Measuring performance [from a purely journalistic standpoint] is difficult, but you can always measure the bottom line. In the early 1980s, there was a publishers’ revolt at Knight Ridder. Most of the goals set out by the editors then were purely managerial, and the publishers, financial. At the time, the editors and people below them [in the newsroom] were getting bonuses [for meeting their MBO goals] but the publishers and business side people were not meeting their financial goals. The response from Knight Ridder was: We have to make the editors also feel responsible for the bottom line, too.
SQS: In the book, you compare the number of Pulitzer Prizes won by Knight Ridder papers with profit margins recorded. As profits went up, prizes went down.
BM: First of all, we know that politics sometimes influences who wins a Pulitzer.
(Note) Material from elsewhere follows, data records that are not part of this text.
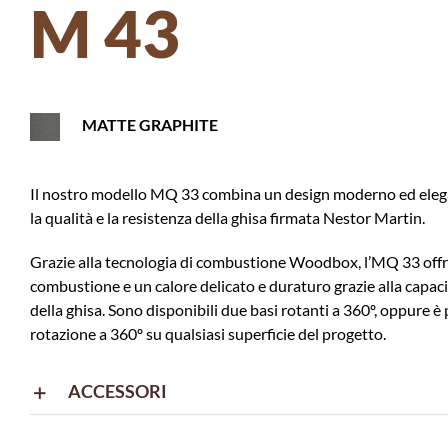
M 43
MATTE GRAPHITE
Il nostro modello MQ 33 combina un design moderno ed elega
la qualità e la resistenza della ghisa firmata Nestor Martin.
Grazie alla tecnologia di combustione Woodbox, l’MQ 33 off
combustione e un calore delicato e duraturo grazie alla capacit
della ghisa. Sono disponibili due basi rotanti a 360º, oppure è po
rotazione a 360º su qualsiasi superficie del progetto.
ACCESSORI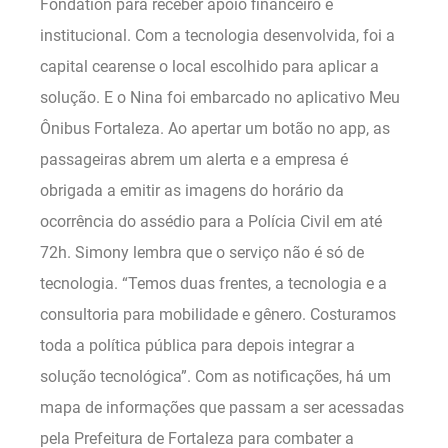
Fondation para receber apoio financeiro e
institucional. Com a tecnologia desenvolvida, foi a
capital cearense o local escolhido para aplicar a
solução. E o Nina foi embarcado no aplicativo Meu
Ônibus Fortaleza. Ao apertar um botão no app, as
passageiras abrem um alerta e a empresa é
obrigada a emitir as imagens do horário da
ocorrência do assédio para a Polícia Civil em até
72h. Simony lembra que o serviço não é só de
tecnologia. “Temos duas frentes, a tecnologia e a
consultoria para mobilidade e gênero. Costuramos
toda a política pública para depois integrar a
solução tecnológica”. Com as notificações, há um
mapa de informações que passam a ser acessadas
pela Prefeitura de Fortaleza para combater a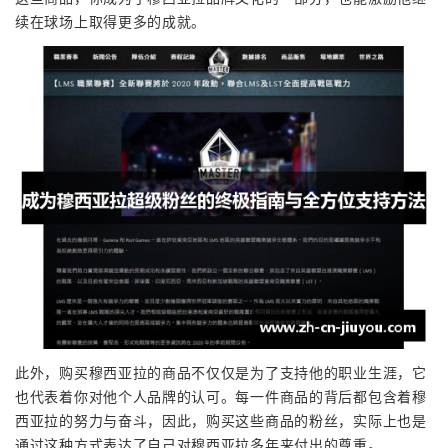
续在球场上取得更多的成就。
此外，购买穆西亚拉的商品不仅仅是为了支持他的职业生涯，它
也代表着你对他个人品牌的认可。每一件商品的背后都包含着穆
西亚拉的努力与奋斗，因此，购买这些商品的粉丝，实际上也是
通过这种方式表达了自己对穆西亚拉多年来付出的尊重。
That said, here are the numbers: In the decade of the 80s, what I call the Big Five — the Los Angeles Times, the New York Times, the Washington Post, the Wall Street Journal and AP won 26 percent of the 136 Pulitzers awarded. Knight Ridder newspapers won 23 percent, and all other newspapers won 51 percent. Between 2000 and 2004 [with 70 Pulitzers], the Big Five won 60 percent, Knight Ridder 6 percent and all others 34 percent. During the 80s, the operating return at Knight Ridder averaged 11 percent. Between 2000 and 2004, the operating return averaged 19 percent.
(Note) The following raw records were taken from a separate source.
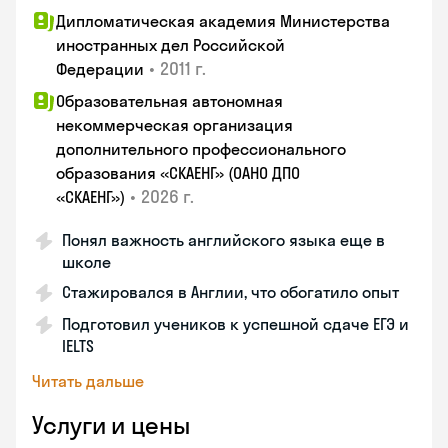
Дипломатическая академия Министерства
иностранных дел Российской
•
2011 г.
Федерации
Образовательная автономная
некоммерческая организация
дополнительного профессионального
образования «СКАЕНГ» (ОАНО ДПО
•
2026 г.
«СКАЕНГ»)
Понял важность английского языка еще в
школе
Стажировался в Англии, что обогатило опыт
Подготовил учеников к успешной сдаче ЕГЭ и
IELTS
Читать дальше
Услуги и цены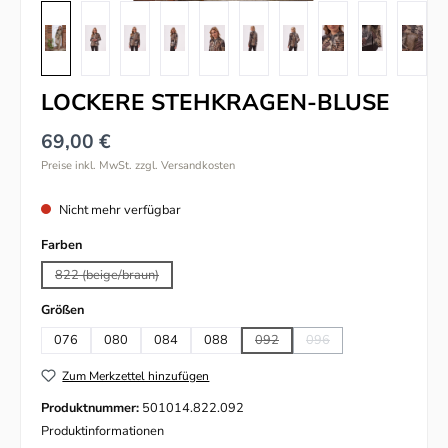
LOCKERE STEHKRAGEN-BLUSE
69,00 €
Preise inkl. MwSt. zzgl. Versandkosten
Nicht mehr verfügbar
auswählen
Farben
822 (beige/braun)
(Diese Option ist zurzeit nicht verfügbar.)
auswählen
Größen
076
080
084
088
092
096
(Diese Option ist zurzeit nicht verfü
(Diese Option ist zurzeit n
Zum Merkzettel hinzufügen
Produktnummer:
501014.822.092
Produktinformationen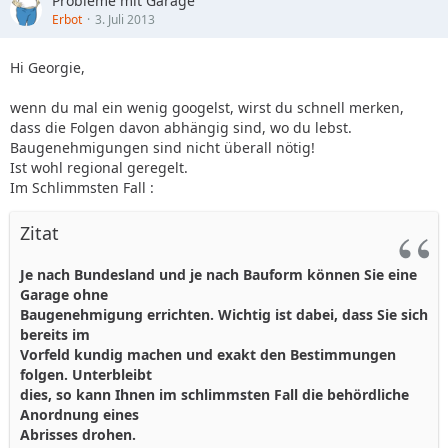
Probleme mit Garage
Erbot
3. Juli 2013
Hi Georgie,
wenn du mal ein wenig googelst, wirst du schnell merken,
dass die Folgen davon abhängig sind, wo du lebst.
Baugenehmigungen sind nicht überall nötig!
Ist wohl regional geregelt.
Im Schlimmsten Fall :
Zitat
Je nach Bundesland und je nach Bauform können Sie eine
Garage ohne
Baugenehmigung errichten. Wichtig ist dabei, dass Sie sich
bereits im
Vorfeld kundig machen und exakt den Bestimmungen
folgen. Unterbleibt
dies, so kann Ihnen im schlimmsten Fall die behördliche
Anordnung eines
Abrisses drohen.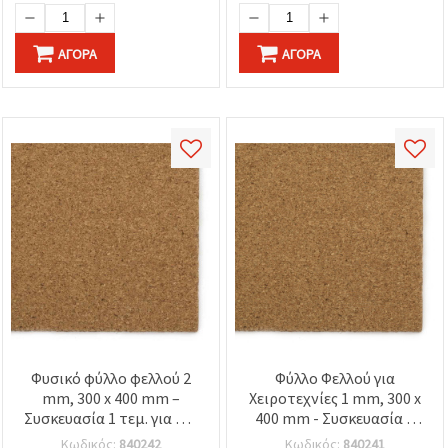
ΑΓΟΡΆ
ΑΓΟΡΆ
Φυσικό φύλλο φελλού 2
Φύλλο Φελλού για
mm, 300 x 400 mm –
Χειροτεχνίες 1 mm, 300 x
Συσκευασία 1 τεμ. για DIY
400 mm - Συσκευασία 1
χειροτεχνίες και
τεμ.
Κωδικός:
840242
Κωδικός:
840241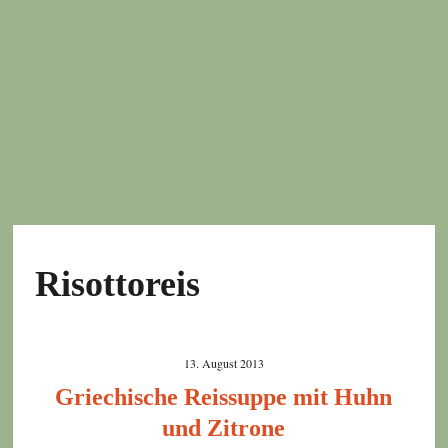
Risottoreis
13. August 2013
Griechische Reissuppe mit Huhn
und Zitrone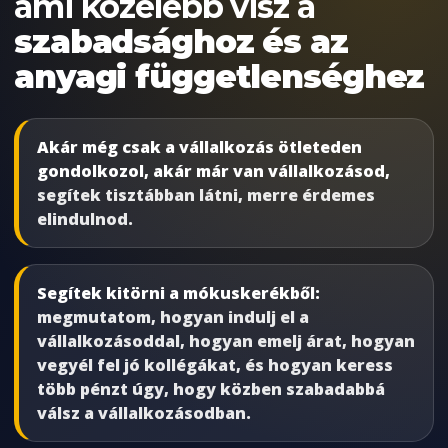
ami közelebb visz a
szabadsághoz és az
anyagi függetlenséghez
Akár még csak a vállalkozás ötleteden
gondolkozol, akár már van vállalkozásod,
segítek tisztábban látni, merre érdemes
elindulnod.
Segítek kitörni a mókuskerékből:
megmutatom, hogyan indulj el a
vállalkozásoddal, hogyan emelj árat, hogyan
vegyél fel jó kollégákat, és hogyan keress
több pénzt úgy, hogy közben szabadabbá
válsz a vállalkozásodban.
As soon as Knight Ridder began to reach into 18-20 percent [profit margins], they virtually stopped winning. This is ominous, and not just for Knight Ridder. The Big Five are relatively protected from market forces, except for AP, which is a different category. The numbers aren’t just the decline in Knight Ridder’s performance. The scary thing is that all other newspapers also are being hurt [by profit pressures]. It doesn’t prove anything, but it is interesting to look at.
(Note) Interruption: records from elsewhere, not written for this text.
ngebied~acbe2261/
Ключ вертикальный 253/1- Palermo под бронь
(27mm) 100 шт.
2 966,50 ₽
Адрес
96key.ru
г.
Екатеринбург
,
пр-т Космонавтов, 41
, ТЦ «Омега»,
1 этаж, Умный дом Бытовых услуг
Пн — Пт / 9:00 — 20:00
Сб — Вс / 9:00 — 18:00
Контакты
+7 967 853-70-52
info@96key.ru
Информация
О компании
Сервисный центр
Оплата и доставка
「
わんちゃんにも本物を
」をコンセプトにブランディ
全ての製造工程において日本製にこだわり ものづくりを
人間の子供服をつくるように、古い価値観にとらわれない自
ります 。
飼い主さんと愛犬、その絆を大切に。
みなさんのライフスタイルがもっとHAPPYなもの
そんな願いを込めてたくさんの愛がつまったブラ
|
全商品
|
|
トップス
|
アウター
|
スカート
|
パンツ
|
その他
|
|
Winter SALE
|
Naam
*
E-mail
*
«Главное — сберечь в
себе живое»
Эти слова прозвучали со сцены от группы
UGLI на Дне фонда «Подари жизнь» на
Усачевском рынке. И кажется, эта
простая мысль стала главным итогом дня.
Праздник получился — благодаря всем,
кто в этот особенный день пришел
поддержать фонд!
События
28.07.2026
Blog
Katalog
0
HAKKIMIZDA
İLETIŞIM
SQS: In your final chapter, you borrow a phrase to describe what the news industry is engaged in now: “harvesting market position.” Explain.
BM: In a mature industry (and obviously newspaper journalism is a mature industry), where you don’t see ever-increasing growth and expansion, or some other force that can change the environment in which you operate (in this case technology), you have a couple of choices. One is to somehow try to raise the money to get back on track and get engaged and develop that technology over time. The other is to harvest your seed corn, in effect. You cut costs and the bottom line until you can get all the money out that you can because you’re persuaded there is no viable future. Rather than taking a 20 percent profit, you insist on 30 percent and the only way you can achieve that is to cut costs further.
Nobody in the business will admit to doing this, but it’s clear that some of it is going on. If we can push a mid-range choice and say, okay, we’re going to have to make 25 percent operating returns, but we’re going to take 10 percent of it and reinvest in our future, that’s acceptable. But I don’t see anybody doing that.
SQS: Does the public play a role in this?
BM: Sure. Just like you get the kind of democracy you demand, you get the kind of journalism you demand. But there’s isn’t a lot of demand out there. People are pretty disengaged.
SQS: Would you go into a journalism career today?
BM: I think I would. I might be a whole lot more interested in the Internet side of it, but you can’t make much of a living doing that. I think that will change over time. The question is, when we get to that time, will there be any talent pool out there?